__YOUR GOAL__: Your answer is to be the count alone: the number of lines in the data below where "Trance" appears.

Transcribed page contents
::::::

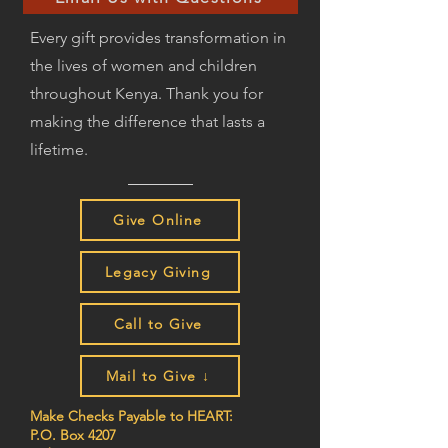
Every gift provides transformation in
the lives of women and children
throughout Kenya. Thank you for
making the difference that lasts a
lifetime.
Give Online
Legacy Giving
Call to Give
Mail to Give ↓
Make Checks Payable to HEART:
P.O. Box 4207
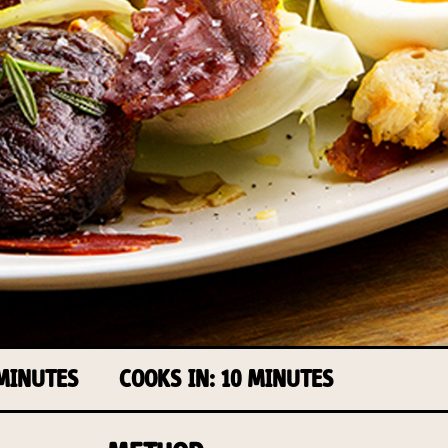
 MINUTES
COOKS IN: 10 MINUTES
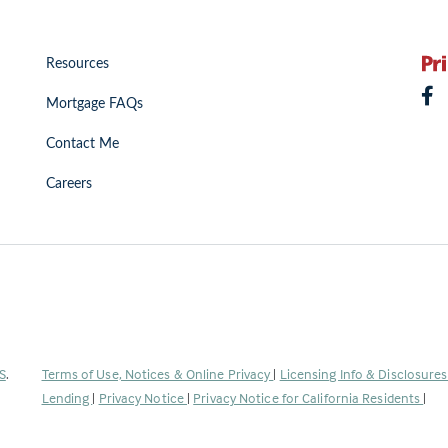
Resources
Mortgage FAQs
Contact Me
Careers
(Link
S
.
Terms of Use, Notices & Online Privacy
|
Licensing Info & Disclosure
opens
Lending
|
Privacy Notice
|
Privacy Notice for California Residents
|
in
a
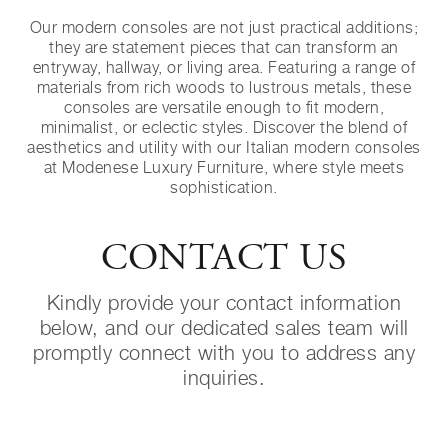
Our modern consoles are not just practical additions;
they are statement pieces that can transform an
entryway, hallway, or living area. Featuring a range of
materials from rich woods to lustrous metals, these
consoles are versatile enough to fit modern,
minimalist, or eclectic styles. Discover the blend of
aesthetics and utility with our Italian modern consoles
at Modenese Luxury Furniture, where style meets
sophistication.
CONTACT US
Kindly provide your contact information
below, and our dedicated sales team will
promptly connect with you to address any
inquiries.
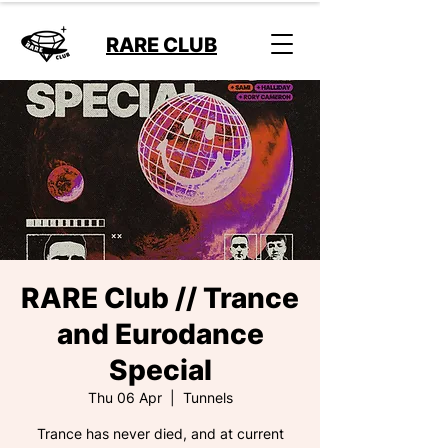
RARE CLUB
RARE Club // Trance
and Eurodance
Special
Thu 06 Apr
  |  
Tunnels
Trance has never died, and at current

::::::

__EXERCISE RESULT__: 2